Every record below must be copied exactly, with images dropped.

(Saved data entries)
--- START ---
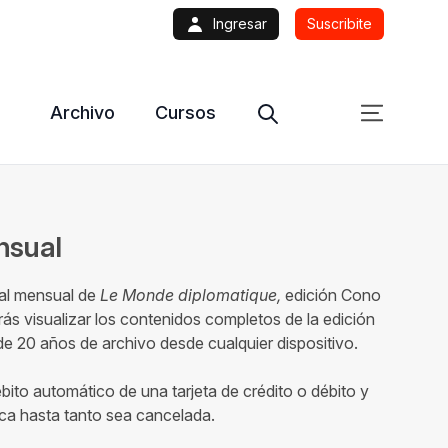
Ingresar
Suscribite
Archivo
Cursos
ensual
tal mensual de
Le Monde diplomatique,
edición Cono
ás visualizar los contenidos completos de la edición
 20 años de archivo desde cualquier dispositivo.
ébito automático de una tarjeta de crédito o débito y
ca hasta tanto sea cancelada.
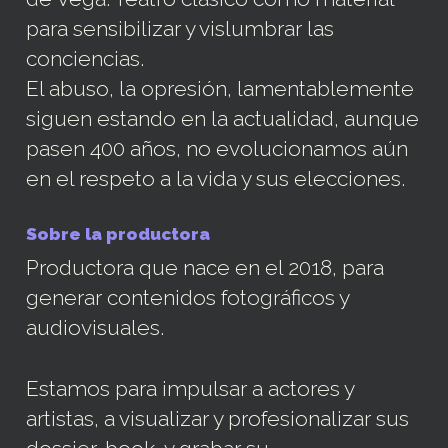
para sensibilizar y vislumbrar las
conciencias.
El abuso, la opresión, lamentablemente
siguen estando en la actualidad, aunque
pasen 400 años, no evolucionamos aún
en el respeto a la vida y sus elecciones.
Sobre la productora
Productora que nace en el 2018, para
generar contenidos fotográficos y
audiovisuales.
Estamos para impulsar a actores y
artistas, a visualizar y profesionalizar sus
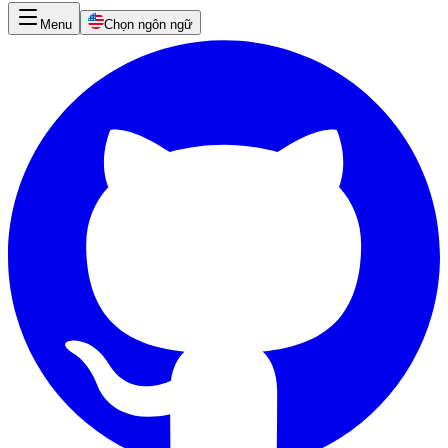
Menu
Chọn ngôn ngữ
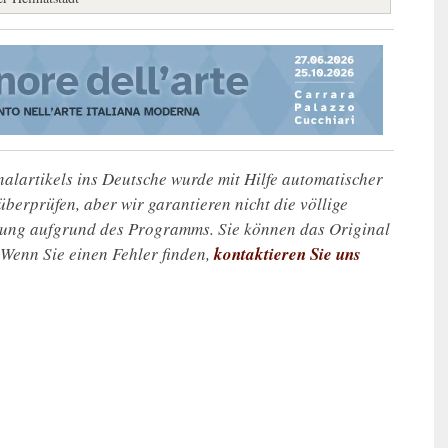
alartikels ins Deutsche wurde mit Hilfe automatischer
u überprüfen, aber wir garantieren nicht die völlige
zung aufgrund des Programms. Sie können das Original
. Wenn Sie einen Fehler finden,
kontaktieren Sie uns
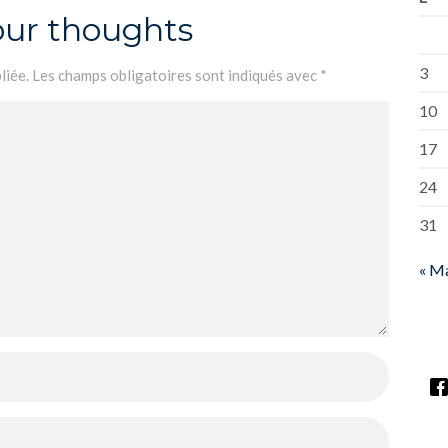
our thoughts
3
liée.
Les champs obligatoires sont indiqués avec
*
10
17
24
31
« M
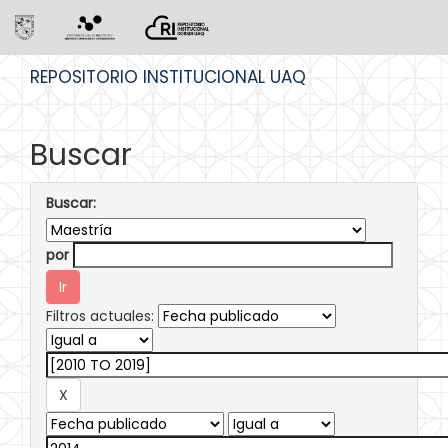
Skip
REPOSITORIO INSTITUCIONAL UAQ
navigation
Buscar
Buscar:
por
Filtros actuales:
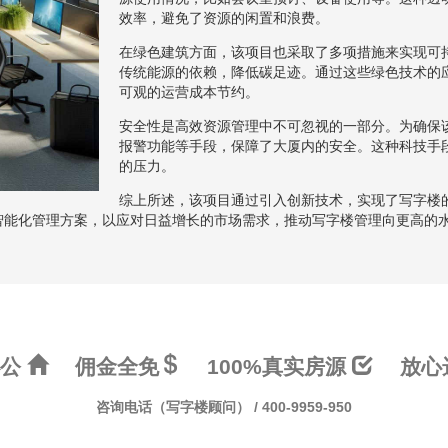
效率，避免了资源的闲置和浪费。
在绿色建筑方面，该项目也采取了多项措施来实现可
传统能源的依赖，降低碳足迹。通过这些绿色技术的
可观的运营成本节约。
安全性是高效资源管理中不可忽视的一部分。为确保
报警功能等手段，保障了大厦内的安全。这种科技手
的压力。
综上所述，该项目通过引入创新技术，实现了写字楼
智能化管理方案，以应对日益增长的市场需求，推动写字楼管理向更高的
办公
佣金全免
100%真实房源
放心
咨询电话（写字楼顾问） / 400-9959-950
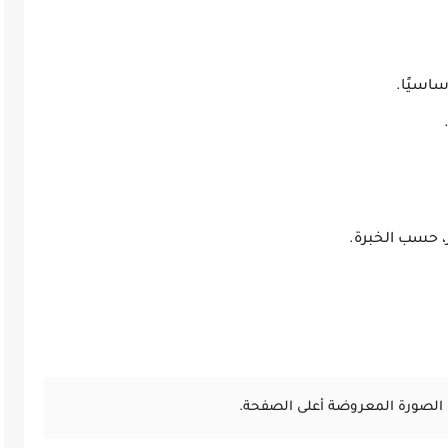
ساسيًا.
الصورة المعروضة أعلى الصفحة.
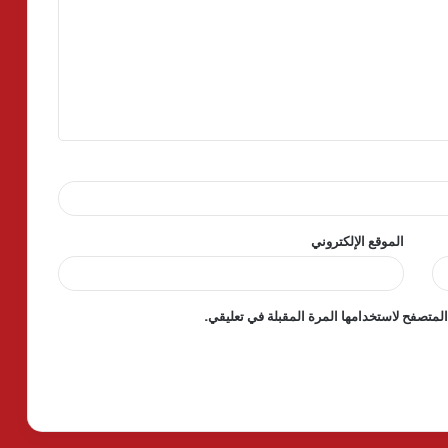
الموقع الإلكتروني
لمتصفح لاستخدامها المرة المقبلة في تعليقي.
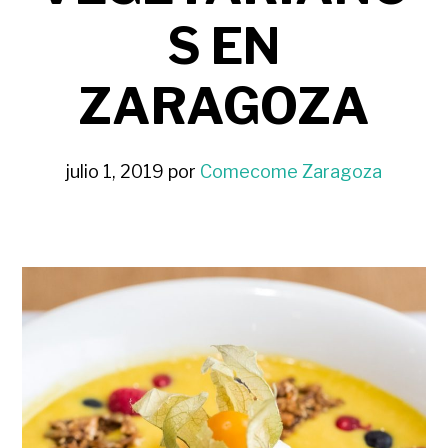
S EN
ZARAGOZA
julio 1, 2019
por
Comecome Zaragoza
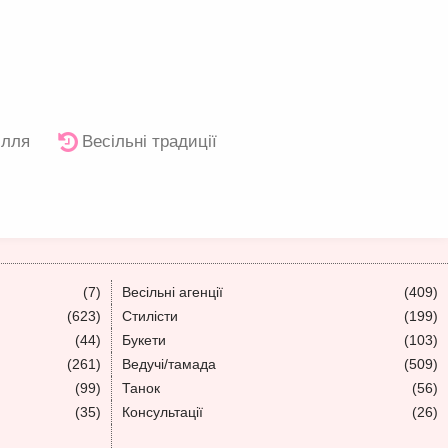
ілля
Весільні традиції
(7)
Весільні агенції
(409)
(623)
Стилісти
(199)
(44)
Букети
(103)
(261)
Ведучі/тамада
(509)
(99)
Танок
(56)
(35)
Консультації
(26)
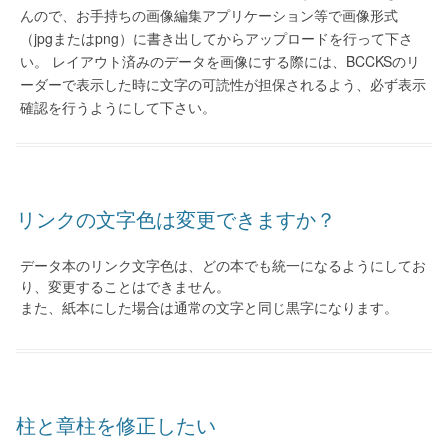
んので、お手持ちの画像編集アプリケーション等で画像形式
（jpgまたはpng）に書き出してからアップロードを行って下さ
い。 レイアウト済みのデータを画像にする際には、BCCKSのリ
ーダーで表示した時に文字の可読性が担保されるよう、必ず表示
確認を行うようにして下さい。
リンクの文字色は変更できますか？
データ本のリンク文字色は、どの本でも統一になるようにしてお
り、変更することはできません。
また、紙本にした場合は通常の文字と同じ黒字になります。
柱と章柱を修正したい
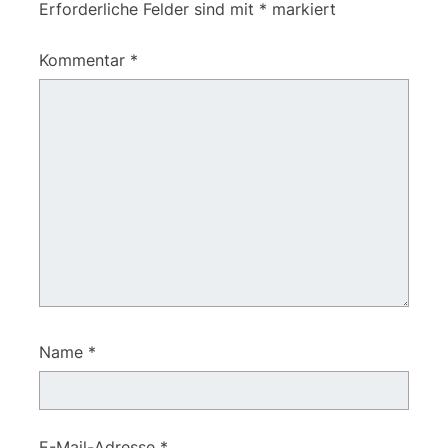
Erforderliche Felder sind mit
*
markiert
Kommentar
*
Name
*
E-Mail-Adresse
*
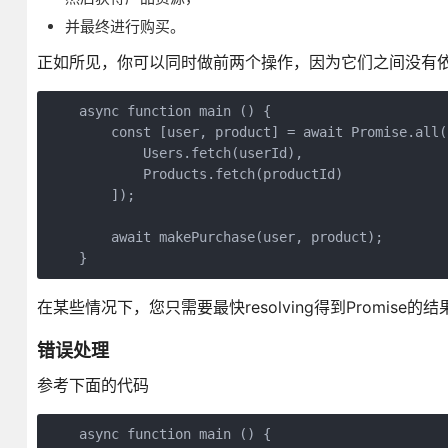
并最终进行购买。
正如所见，你可以同时做前两个操作，因为它们之间没有依赖关系。
    async function main () {

        const [user, product] = await Promise.all([
            Users.fetch(userId),

            Products.fetch(productId)

        ]);

        await makePurchase(user, product);

    }
在某些情况下，您只需要最快resolving得到Promise的结果
错误处理
参考下面的代码
    async function main () {
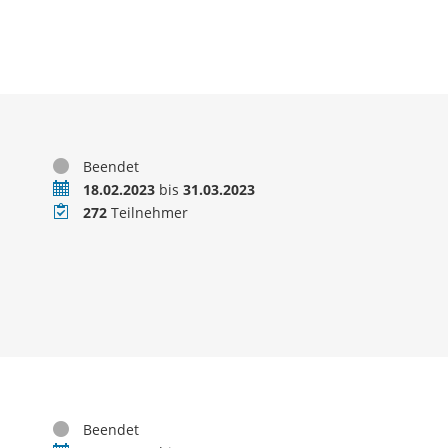
Status
Beendet
Zeitraum
18.02.2023
bis
31.03.2023
Teilnehmer
272
Teilnehmer
Status
Beendet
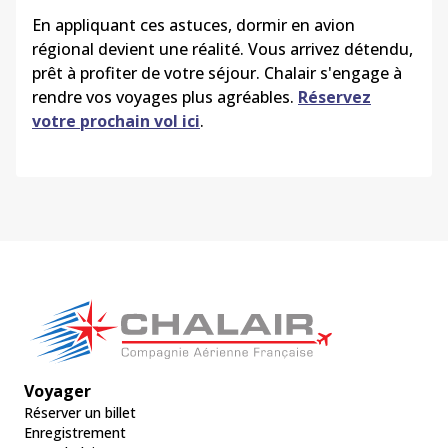
En appliquant ces astuces, dormir en avion
régional devient une réalité. Vous arrivez détendu,
prêt à profiter de votre séjour. Chalair s'engage à
rendre vos voyages plus agréables.
Réservez
votre prochain vol ici
.
Voyager
Réserver un billet
Enregistrement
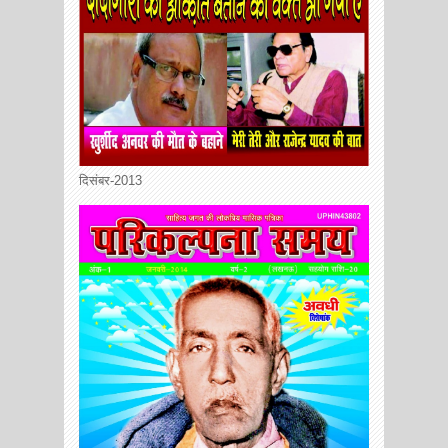
दिसंबर-2013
--- END ---
# SOLUTION FOR THIS PROBLEM
Ingresar
Suscribite
Archivo
Cursos
ensual
tal mensual de
Le Monde diplomatique,
edición Cono
ás visualizar los contenidos completos de la edición
 20 años de archivo desde cualquier dispositivo.
ébito automático de una tarjeta de crédito o débito y
ca hasta tanto sea cancelada.
para sensibilizar y vislumbrar las
conciencias.
El abuso, la opresión, lamentablemente
siguen estando en la actualidad, aunque
pasen 400 años, no evolucionamos aún
en el respeto a la vida y sus elecciones.
Sobre la productora
Productora que nace en el 2018, para
generar contenidos fotográficos y
audiovisuales.
Estamos para impulsar a actores y
artistas, a visualizar y profesionalizar sus
Menu
Chọn ngôn ngữ
alartikels ins Deutsche wurde mit Hilfe automatischer
u überprüfen, aber wir garantieren nicht die völlige
zung aufgrund des Programms. Sie können das Original
. Wenn Sie einen Fehler finden,
kontaktieren Sie uns
our thoughts
3
liée.
Les champs obligatoires sont indiqués avec
*
10
17
24
31
« M
Skip
REPOSITORIO INSTITUCIONAL UAQ
navigation
Buscar
Buscar:
por
Filtros actuales:
效率，避免了资源的闲置和浪费。
在绿色建筑方面，该项目也采取了多项措施来实现可
传统能源的依赖，降低碳足迹。通过这些绿色技术的
可观的运营成本节约。
安全性是高效资源管理中不可忽视的一部分。为确保
报警功能等手段，保障了大厦内的安全。这种科技手
的压力。
综上所述，该项目通过引入创新技术，实现了写字楼
智能化管理方案，以应对日益增长的市场需求，推动写字楼管理向更高的
办公
佣金全免
100%真实房源
放心
咨询电话（写字楼顾问） / 400-9959-950
ساسيًا.
الصورة المعروضة أعلى الصفحة.
الموقع الإلكتروني
لمتصفح لاستخدامها المرة المقبلة في تعليقي.
S EN
ZARAGOZA
julio 1, 2019
por
Comecome Zaragoza
ілля
Весільні традиції
(7)
Весільні агенції
(409)
(623)
Стилісти
(199)
(44)
Букети
(103)
(261)
Ведучі/тамада
(509)
(99)
Танок
(56)
(35)
Консультації
(26)
んので、お手持ちの画像編集アプリケーション等で画像形式
（jpgまたはpng）に書き出してからアップロードを行って下さ
い。 レイアウト済みのデータを画像にする際には、BCCKSのリ
ーダーで表示した時に文字の可読性が担保されるよう、必ず表示
確認を行うようにして下さい。
リンクの文字色は変更できますか？
データ本のリンク文字色は、どの本でも統一になるようにしてお
り、変更することはできません。
また、紙本にした場合は通常の文字と同じ黒字になります。
柱と章柱を修正したい
Erforderliche Felder sind mit
*
markiert
Kommentar
*
Name
*
E-Mail-Adresse
*
并最终进行购买。
正如所见，你可以同时做前两个操作，因为它们之间没有依赖关系。
    async function main () {

        const [user, product] = await Promise.all([
            Users.fetch(userId),

            Products.fetch(productId)

        ]);

        await makePurchase(user, product);

    }
在某些情况下，您只需要最快resolving得到Promise的结果
错误处理
参考下面的代码
    async function main () {
Status
Beendet
Zeitraum
18.02.2023
bis
31.03.2023
Teilnehmer
272
Teilnehmer
Status
Beendet
En appliquant ces astuces, dormir en avion
régional devient une réalité. Vous arrivez détendu,
prêt à profiter de votre séjour. Chalair s'engage à
rendre vos voyages plus agréables.
Réservez
votre prochain vol ici
.
Voyager
Réserver un billet
Enregistrement
दिसंबर-2013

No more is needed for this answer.